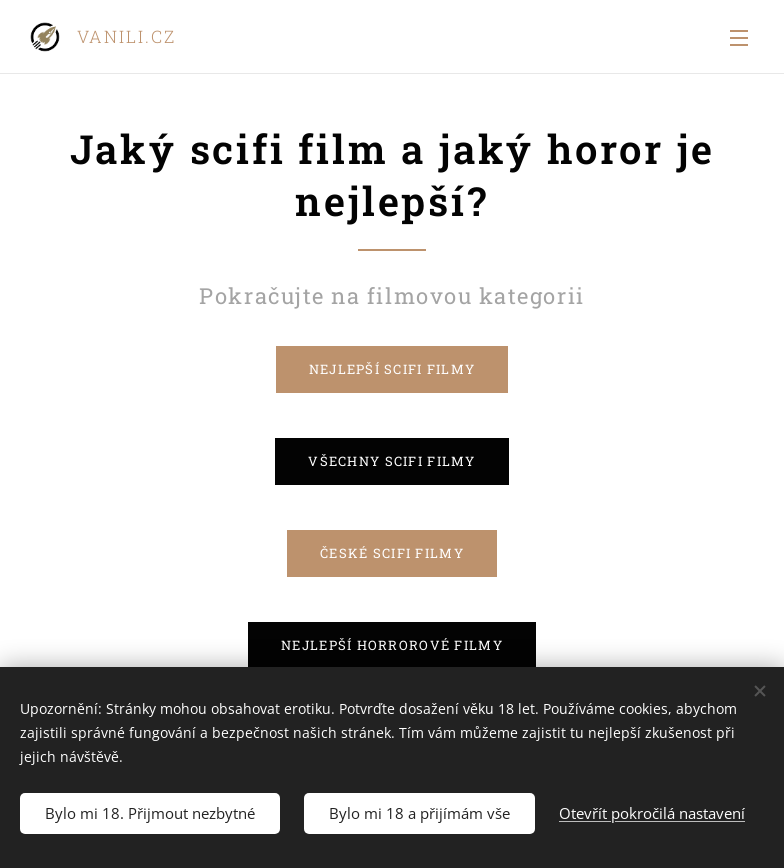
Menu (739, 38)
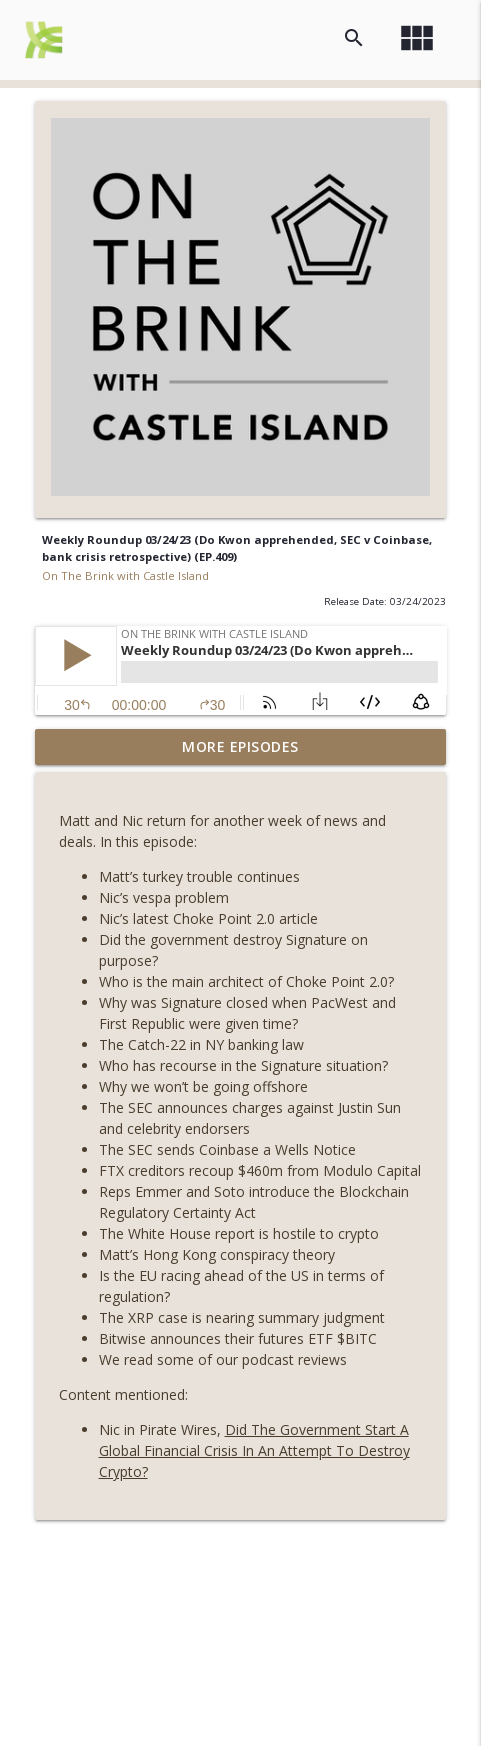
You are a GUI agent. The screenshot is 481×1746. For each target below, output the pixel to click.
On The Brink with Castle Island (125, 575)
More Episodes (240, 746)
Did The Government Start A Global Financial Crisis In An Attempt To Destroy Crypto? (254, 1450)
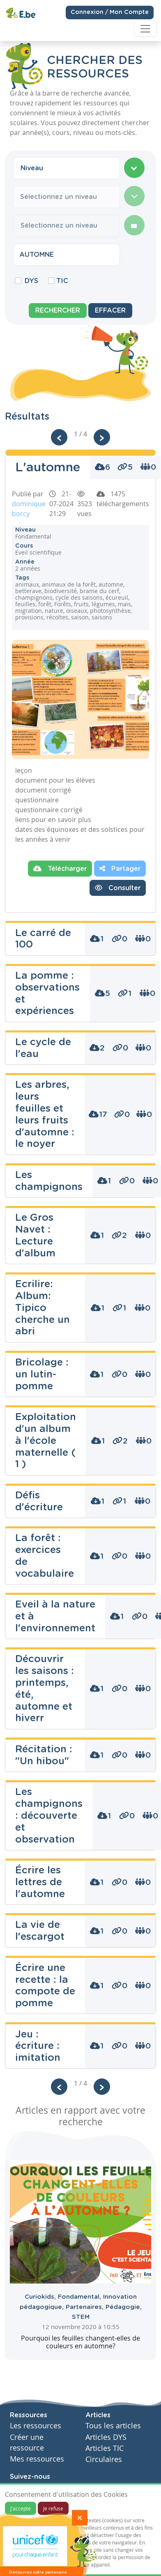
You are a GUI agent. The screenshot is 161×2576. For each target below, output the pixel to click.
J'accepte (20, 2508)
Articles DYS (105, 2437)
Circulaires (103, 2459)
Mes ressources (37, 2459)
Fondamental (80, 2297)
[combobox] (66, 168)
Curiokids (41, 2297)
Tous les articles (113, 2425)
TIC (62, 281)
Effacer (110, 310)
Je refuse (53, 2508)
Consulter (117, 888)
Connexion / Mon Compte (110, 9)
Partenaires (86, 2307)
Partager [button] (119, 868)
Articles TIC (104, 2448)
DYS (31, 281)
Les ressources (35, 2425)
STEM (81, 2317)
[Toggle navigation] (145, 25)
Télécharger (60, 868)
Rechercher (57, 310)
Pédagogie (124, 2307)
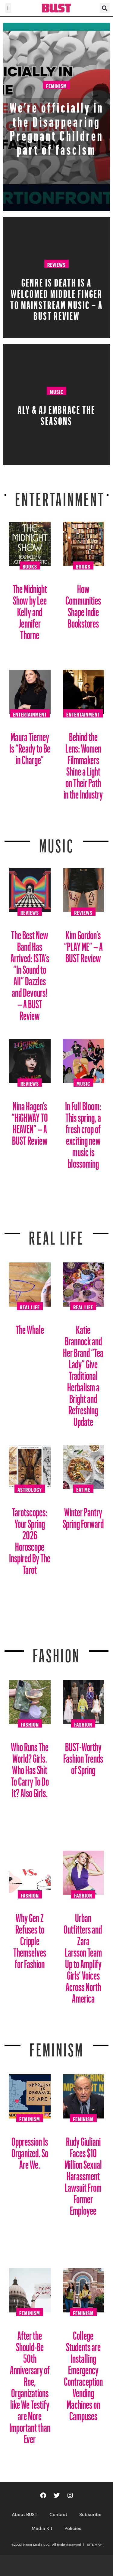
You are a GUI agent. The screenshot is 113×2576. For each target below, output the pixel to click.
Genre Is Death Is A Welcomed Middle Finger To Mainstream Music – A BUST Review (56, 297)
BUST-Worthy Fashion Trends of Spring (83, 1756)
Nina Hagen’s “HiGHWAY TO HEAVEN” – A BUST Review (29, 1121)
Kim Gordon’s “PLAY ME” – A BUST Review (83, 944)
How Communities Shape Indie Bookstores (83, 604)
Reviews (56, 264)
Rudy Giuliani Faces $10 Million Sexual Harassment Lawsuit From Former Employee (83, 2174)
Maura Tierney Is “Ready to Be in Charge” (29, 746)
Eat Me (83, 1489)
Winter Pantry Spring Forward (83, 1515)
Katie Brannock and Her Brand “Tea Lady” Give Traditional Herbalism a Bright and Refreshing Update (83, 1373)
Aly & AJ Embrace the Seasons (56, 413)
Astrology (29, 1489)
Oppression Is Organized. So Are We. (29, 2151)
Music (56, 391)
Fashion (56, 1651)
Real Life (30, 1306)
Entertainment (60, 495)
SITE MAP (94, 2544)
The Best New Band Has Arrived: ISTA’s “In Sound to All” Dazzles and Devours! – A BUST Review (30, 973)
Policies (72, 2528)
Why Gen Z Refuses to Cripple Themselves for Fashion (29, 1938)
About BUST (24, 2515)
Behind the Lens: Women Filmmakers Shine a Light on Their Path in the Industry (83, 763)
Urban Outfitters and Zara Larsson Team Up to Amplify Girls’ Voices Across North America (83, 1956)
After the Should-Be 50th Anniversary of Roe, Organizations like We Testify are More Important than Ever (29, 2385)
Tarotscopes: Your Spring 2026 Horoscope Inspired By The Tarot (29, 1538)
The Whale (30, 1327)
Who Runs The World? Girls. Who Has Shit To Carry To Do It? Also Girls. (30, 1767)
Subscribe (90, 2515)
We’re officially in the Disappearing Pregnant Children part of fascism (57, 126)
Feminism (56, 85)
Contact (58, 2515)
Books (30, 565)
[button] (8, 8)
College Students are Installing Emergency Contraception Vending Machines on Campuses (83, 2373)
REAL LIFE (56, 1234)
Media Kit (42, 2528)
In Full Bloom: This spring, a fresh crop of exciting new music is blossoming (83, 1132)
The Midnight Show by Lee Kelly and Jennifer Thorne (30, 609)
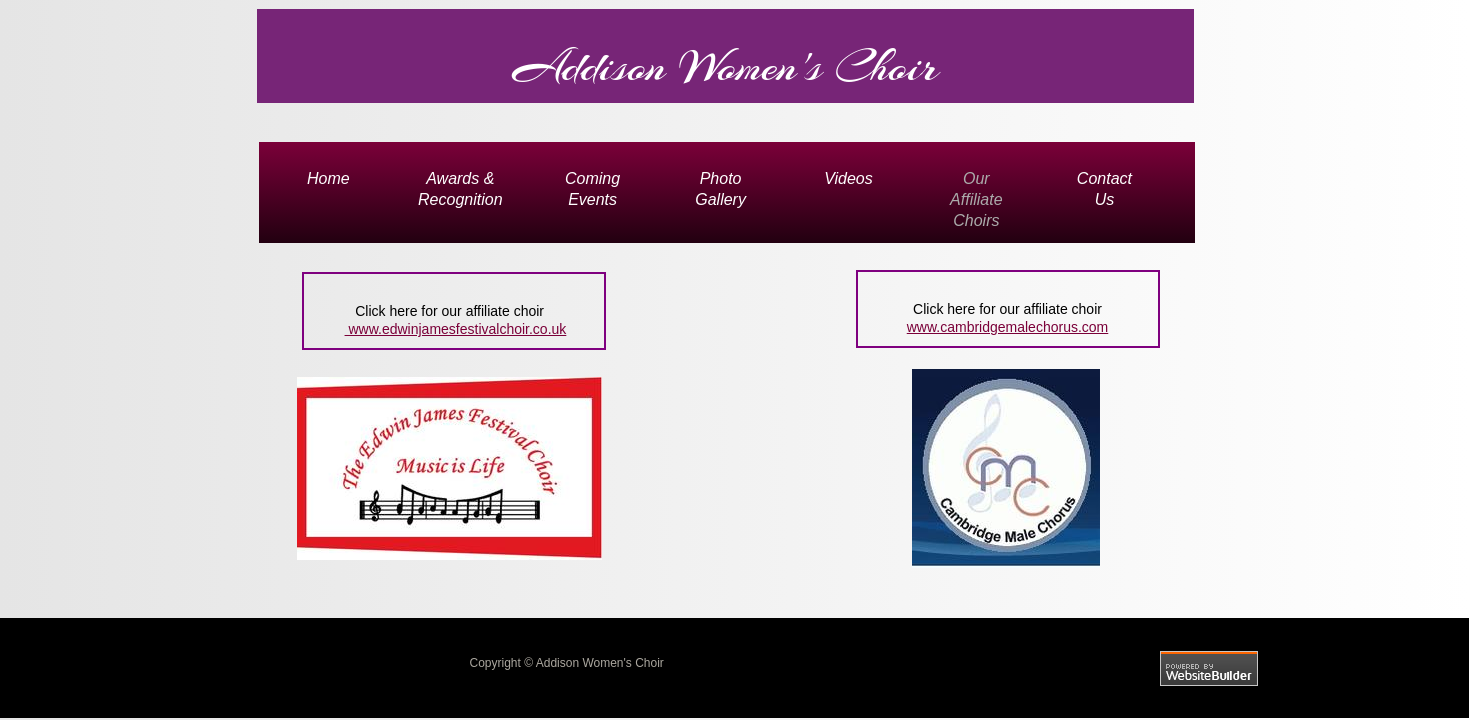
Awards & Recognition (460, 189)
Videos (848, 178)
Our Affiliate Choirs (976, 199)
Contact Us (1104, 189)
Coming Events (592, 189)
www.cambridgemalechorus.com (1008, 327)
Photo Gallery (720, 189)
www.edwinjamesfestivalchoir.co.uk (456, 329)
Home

================

**What the task asks**
Copy out each line of the data above, exactly, if it lies between the line holding "[combobox] (66, 168)" and the line holding "Pédagogie (124, 2307)", inclusive; copy no other line.

**Your solution**
[combobox] (66, 168)
Curiokids (41, 2297)
Tous les articles (113, 2425)
TIC (62, 281)
Effacer (110, 310)
Je refuse (53, 2508)
Consulter (117, 888)
Connexion / Mon Compte (110, 9)
Partenaires (86, 2307)
Partager [button] (119, 868)
Articles TIC (104, 2448)
DYS (31, 281)
Les ressources (35, 2425)
STEM (81, 2317)
[Toggle navigation] (145, 25)
Télécharger (60, 868)
Rechercher (57, 310)
Pédagogie (124, 2307)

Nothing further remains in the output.